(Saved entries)
--------------------------------------------------

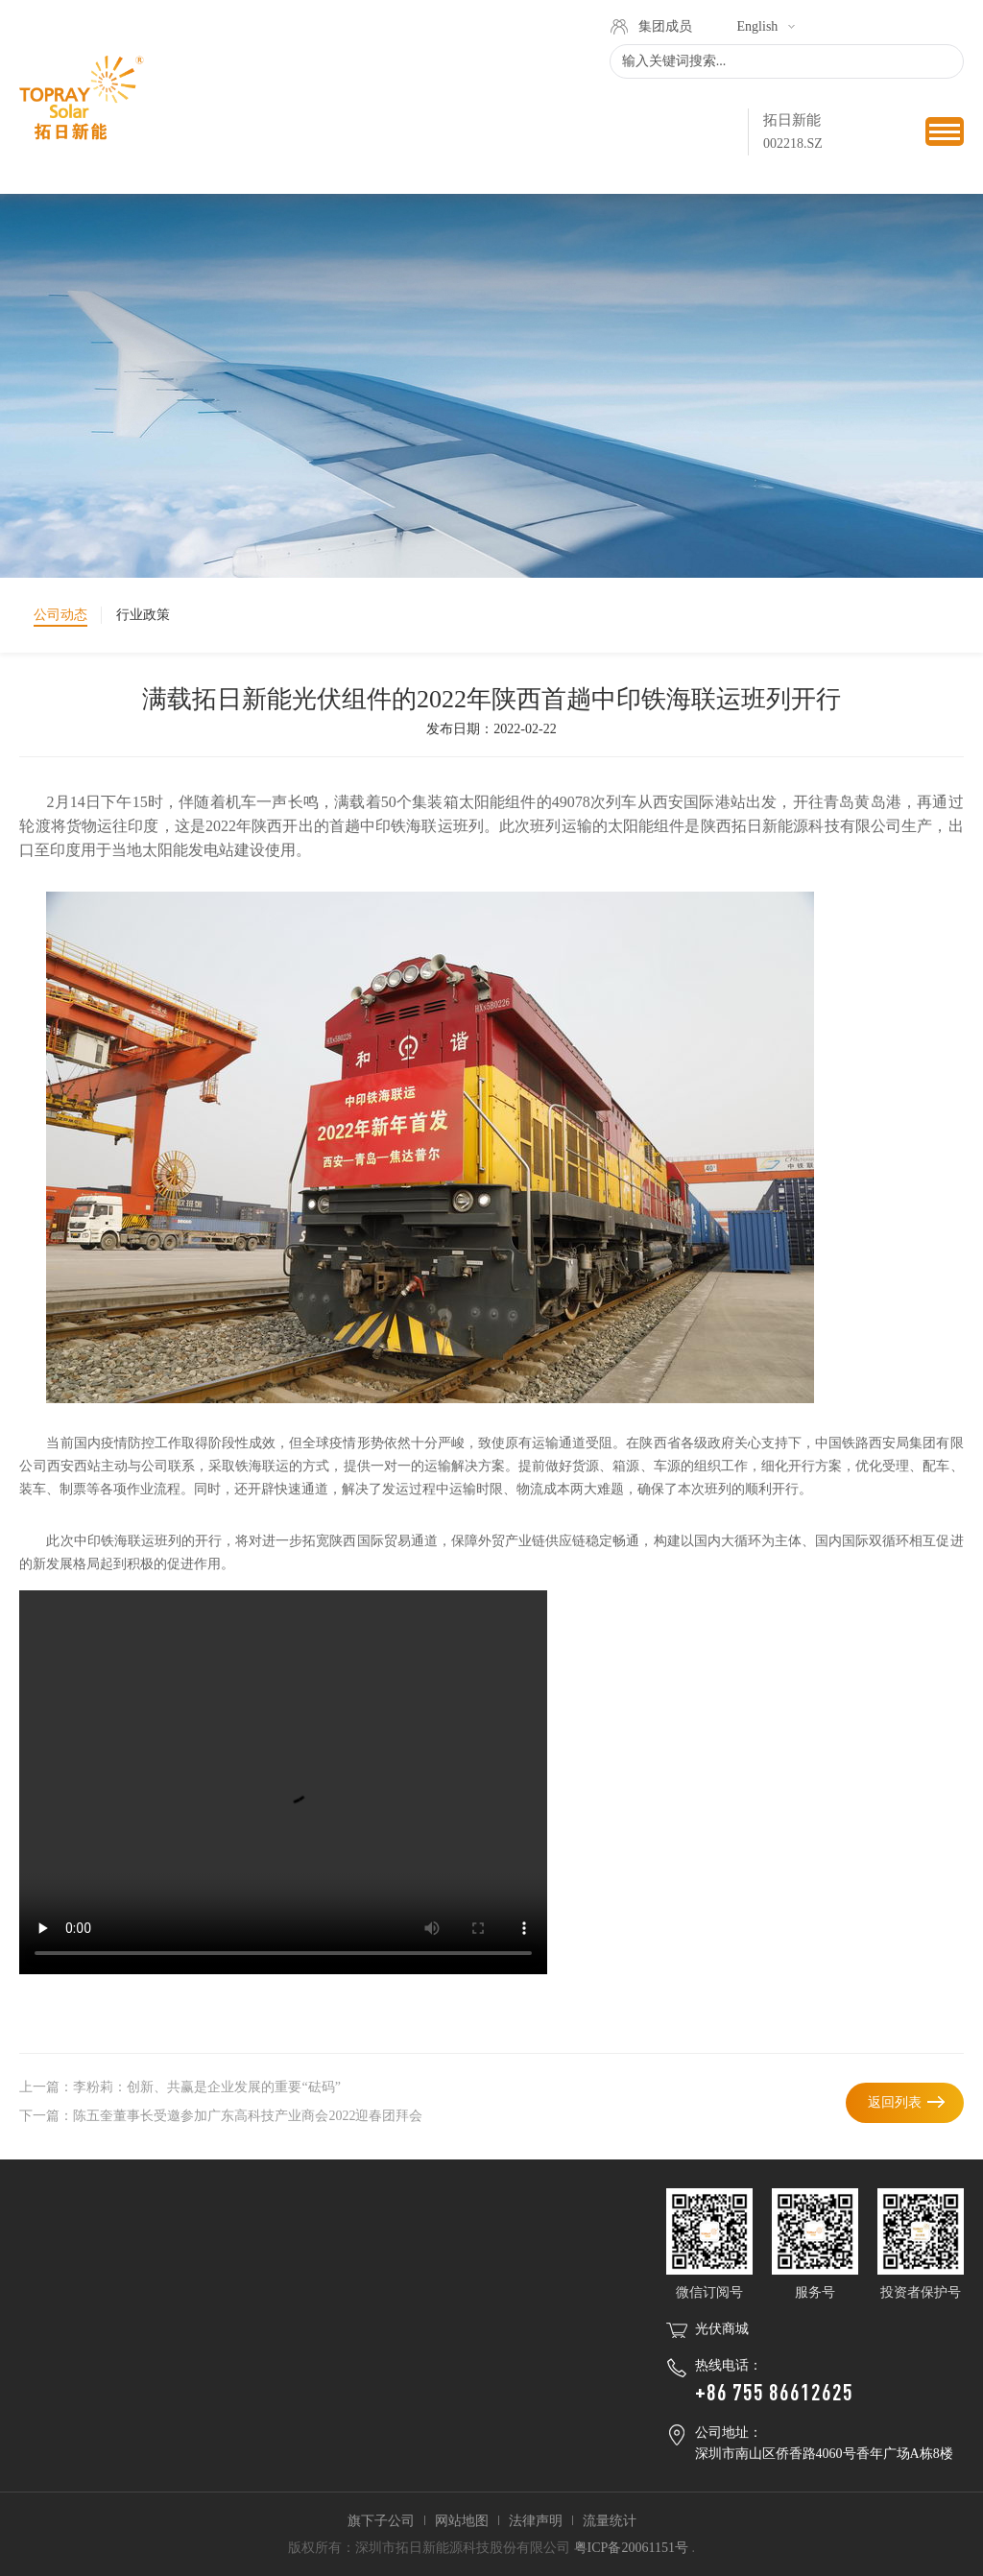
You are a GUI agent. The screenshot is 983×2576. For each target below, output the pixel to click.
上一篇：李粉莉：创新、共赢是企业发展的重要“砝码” (179, 2087)
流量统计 (609, 2521)
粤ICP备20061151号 (631, 2547)
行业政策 (143, 615)
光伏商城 (722, 2329)
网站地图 (462, 2521)
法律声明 (536, 2521)
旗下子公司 (381, 2521)
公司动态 (60, 615)
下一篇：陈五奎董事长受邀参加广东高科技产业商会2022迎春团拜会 (220, 2116)
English (758, 26)
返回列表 (895, 2102)
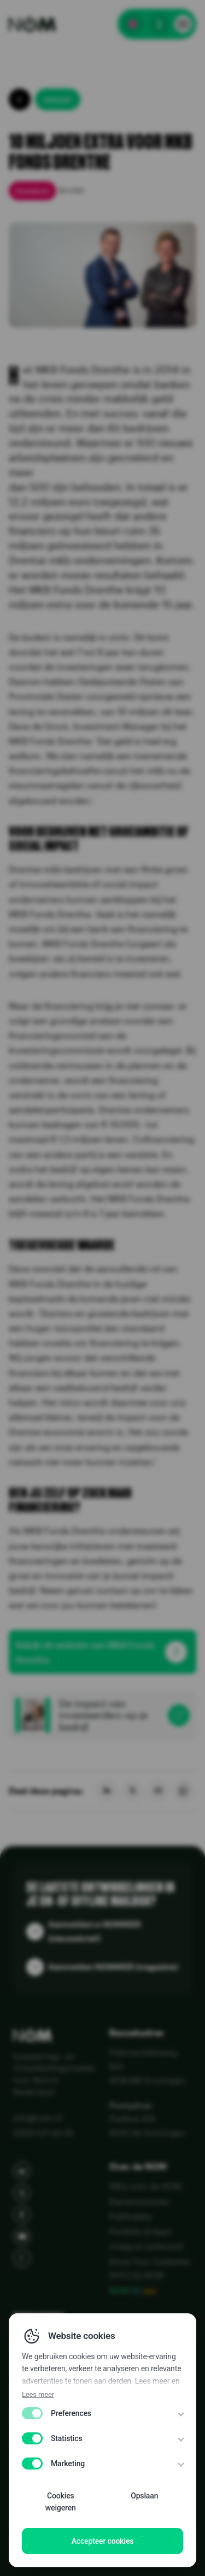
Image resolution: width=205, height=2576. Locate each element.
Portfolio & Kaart (140, 2231)
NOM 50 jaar (133, 2290)
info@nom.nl (37, 2118)
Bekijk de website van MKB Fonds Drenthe (85, 1652)
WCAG (24, 2556)
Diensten (38, 2321)
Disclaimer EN (38, 2523)
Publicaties (130, 2216)
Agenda (33, 2439)
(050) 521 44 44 (43, 2132)
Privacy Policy (37, 2507)
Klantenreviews (138, 2201)
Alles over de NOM (145, 2186)
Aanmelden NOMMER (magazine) (113, 1966)
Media (29, 2415)
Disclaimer (32, 2539)
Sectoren (40, 2345)
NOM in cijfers (52, 2368)
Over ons (38, 2392)
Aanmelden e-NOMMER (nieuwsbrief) (94, 1931)
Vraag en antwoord (146, 2246)
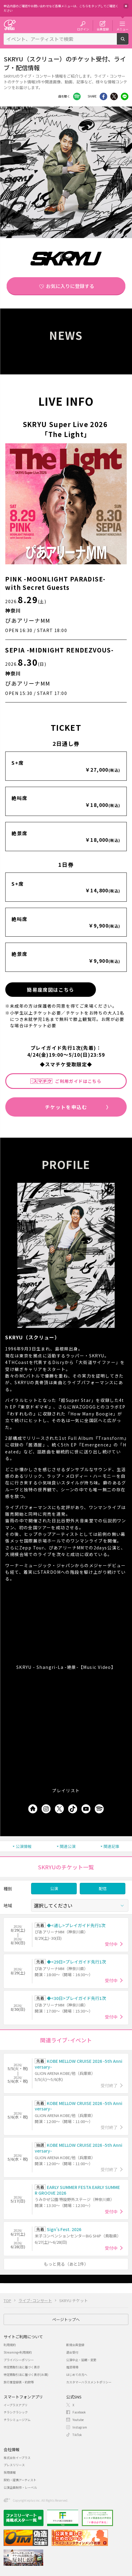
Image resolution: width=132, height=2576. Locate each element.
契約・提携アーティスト (20, 2480)
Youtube (78, 2419)
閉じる (126, 6)
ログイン (83, 29)
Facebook (77, 96)
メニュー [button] (122, 29)
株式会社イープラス (17, 2457)
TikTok (77, 2434)
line (124, 96)
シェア (103, 96)
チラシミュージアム (17, 2419)
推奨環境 (72, 2367)
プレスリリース (14, 2465)
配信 (103, 1888)
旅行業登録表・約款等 (19, 2382)
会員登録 (103, 29)
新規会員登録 (75, 2344)
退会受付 (72, 2352)
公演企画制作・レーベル (20, 2487)
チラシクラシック (16, 2412)
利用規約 (10, 2344)
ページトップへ (66, 2319)
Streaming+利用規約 (18, 2352)
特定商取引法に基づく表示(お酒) (26, 2374)
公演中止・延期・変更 (81, 2359)
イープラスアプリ (15, 2405)
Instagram (79, 2427)
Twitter (114, 96)
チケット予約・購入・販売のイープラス (10, 25)
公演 (54, 1888)
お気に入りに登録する (70, 286)
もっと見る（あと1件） (66, 2264)
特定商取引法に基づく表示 (22, 2367)
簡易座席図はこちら (50, 989)
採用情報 (10, 2472)
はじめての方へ (76, 2374)
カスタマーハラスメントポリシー (88, 2382)
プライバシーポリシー (19, 2359)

--------------------------------------------------

▶ About this task
No picture should be included when the data are set down again exactly.

▶ Response area
You are a GUI agent. The screenshot is 983×2576. For each target below, output the pixel to click.
上一篇：李粉莉：创新、共赢是企业发展的重要“砝码” (179, 2087)
流量统计 (609, 2521)
粤ICP备20061151号 (631, 2547)
行业政策 (143, 615)
光伏商城 (722, 2329)
网站地图 (462, 2521)
法律声明 (536, 2521)
旗下子公司 (381, 2521)
公司动态 (60, 615)
下一篇：陈五奎董事长受邀参加广东高科技产业商会2022迎春团拜会 (220, 2116)
English (758, 26)
返回列表 (895, 2102)
Image resolution: width=205, height=2576. Locate each element.
Portfolio & Kaart (140, 2231)
NOM 50 jaar (133, 2290)
info@nom.nl (37, 2118)
Bekijk de website van MKB Fonds Drenthe (85, 1652)
WCAG (24, 2556)
Diensten (38, 2321)
Disclaimer EN (38, 2523)
Publicaties (130, 2216)
Agenda (33, 2439)
(050) 521 44 44 (43, 2132)
Privacy Policy (37, 2507)
Klantenreviews (138, 2201)
Alles over de NOM (145, 2186)
Aanmelden NOMMER (magazine) (113, 1966)
Media (29, 2415)
Disclaimer (32, 2539)
Sectoren (40, 2345)
NOM in cijfers (52, 2368)
Over ons (38, 2392)
Aanmelden e-NOMMER (nieuwsbrief) (94, 1931)
Vraag en antwoord (146, 2246)
Image resolution: width=132, height=2576. Locate each element.
契約・提携アーティスト (20, 2480)
Youtube (78, 2419)
閉じる (126, 6)
ログイン (83, 29)
Facebook (77, 96)
メニュー [button] (122, 29)
株式会社イープラス (17, 2457)
TikTok (77, 2434)
line (124, 96)
シェア (103, 96)
チラシミュージアム (17, 2419)
推奨環境 (72, 2367)
プレスリリース (14, 2465)
配信 (103, 1888)
旅行業登録表・約款等 (19, 2382)
会員登録 (103, 29)
新規会員登録 (75, 2344)
退会受付 (72, 2352)
公演企画制作・レーベル (20, 2487)
チラシクラシック (16, 2412)
利用規約 (10, 2344)
ページトップへ (66, 2319)
Streaming+利用規約 (18, 2352)
特定商取引法に基づく表示(お酒) (26, 2374)
公演中止・延期・変更 (81, 2359)
イープラスアプリ (15, 2405)
Instagram (79, 2427)
Twitter (114, 96)
チケット予約・購入・販売のイープラス (10, 25)
公演 (54, 1888)
お気に入りに登録する (70, 286)
もっと見る（あと1件） (66, 2264)
特定商取引法に基づく表示 (22, 2367)
簡易座席図はこちら (50, 989)
採用情報 (10, 2472)
はじめての方へ (76, 2374)
カスタマーハラスメントポリシー (88, 2382)
プライバシーポリシー (19, 2359)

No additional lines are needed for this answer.